Faithful Espouse Segregation

People are easily offended with the most harmless comments these days. Politicians often find themselves walking on egg shells in an attempt to soothe the most fragile egos. They find themselves unable to speak their minds without someone crying foul.

Consider this statement from Premier Dalton McGuinty on the subject of faith-based school funding:

If you want the kind of Ontario where we invite children of different faiths to leave the publicly funded system and become sequestered and segregated in their own private schools, then they should vote for Mr. Tory. If they think it’s important that we continue to bring our kids together, so that they grow together and learn from one another, then you should vote for me.

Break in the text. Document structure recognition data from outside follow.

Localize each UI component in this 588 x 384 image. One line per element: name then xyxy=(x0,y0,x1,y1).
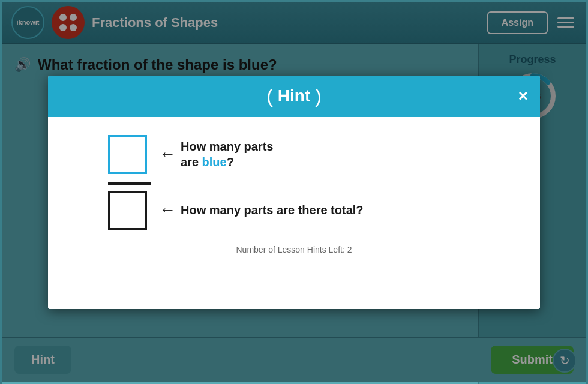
blue-word: blue xyxy=(202,155,227,169)
arrow-text-2: ← How many parts are there total? xyxy=(159,200,364,220)
hint-row-2: ← How many parts are there total? xyxy=(108,191,364,230)
hint-text-1: How many parts are blue? xyxy=(181,139,273,170)
hint-text-2: How many parts are there total? xyxy=(181,202,364,218)
hint-shape-blue xyxy=(108,135,147,174)
modal-title-wrapper: ( Hint ) xyxy=(266,85,322,107)
arrow-left-1: ← xyxy=(159,145,176,164)
arrow-text-1: ← How many parts are blue? xyxy=(159,139,273,170)
modal-body: ← How many parts are blue? ← xyxy=(48,117,540,309)
hint-divider xyxy=(108,182,151,185)
hint-footer: Number of Lesson Hints Left: 2 xyxy=(72,236,516,260)
hint-content: ← How many parts are blue? ← xyxy=(72,135,516,236)
modal-title: Hint xyxy=(278,86,310,106)
arrow-left-2: ← xyxy=(159,200,176,220)
hint-modal: ( Hint ) × ← How many parts xyxy=(48,76,540,309)
bracket-left: ( xyxy=(266,85,273,107)
hint-shape-black xyxy=(108,191,147,230)
modal-close-button[interactable]: × xyxy=(518,86,528,106)
modal-overlay: ( Hint ) × ← How many parts xyxy=(2,2,586,382)
modal-header: ( Hint ) × xyxy=(48,76,540,117)
hint-row-1: ← How many parts are blue? xyxy=(108,135,273,174)
hints-left-text: Number of Lesson Hints Left: 2 xyxy=(236,245,352,254)
app-container: iknowit Fractions of Shapes Assign 🔊 xyxy=(0,0,588,384)
bracket-right: ) xyxy=(315,85,322,107)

He is advocating that the public system doesn’t discriminate and brings students of different faiths and cultures together for a common purpose: to learn in an academic environment that prizes knowledge and achievement over petty differences. The system has students put those differences aside to work together towards a common goal of achieving academic/practical knowledge. In the process, they even learn something about another religion or culture they might not have known if they were in a school that was for a single faith.

So, what’s the problem?

According to the United Jewish Appeal and the Canadian Jewish Congress the comments were ‘hurtful’ and ‘offensive’ because the faith-based schools teach about tolerance and acceptance. But how can we have tolerance and acceptance when we are segregated along religious lines?

This doesn’t fit into the modern frame of secular Canadian society in which we need to spend more time coming together to learn that our differences should be celebrated. Religion is a divisive subject and as a nation we don’t need anything else to divide us up. We have plenty to keep up divided and feuding.

There is nothing offensive about what Premier McGuinty has says. It’s brutally honest and some people cannot take that level of honesty and prefer to live in their rose-coloured glass world; in their protective bubble.

But the religious groups expressing offence have demanded an apology and have offered flimsey excuses.

UJA Federation of Greater Toronto chair David Engel has come out saying:

The remark is deeply offensive to our community and all faith communities. We just want him to take back the comment that was offensive to our schools. Our schools teach respect for all members of Ontario society – not the opposite – and we encourage our students to strengthen the society around us through their volunteer work and their careers.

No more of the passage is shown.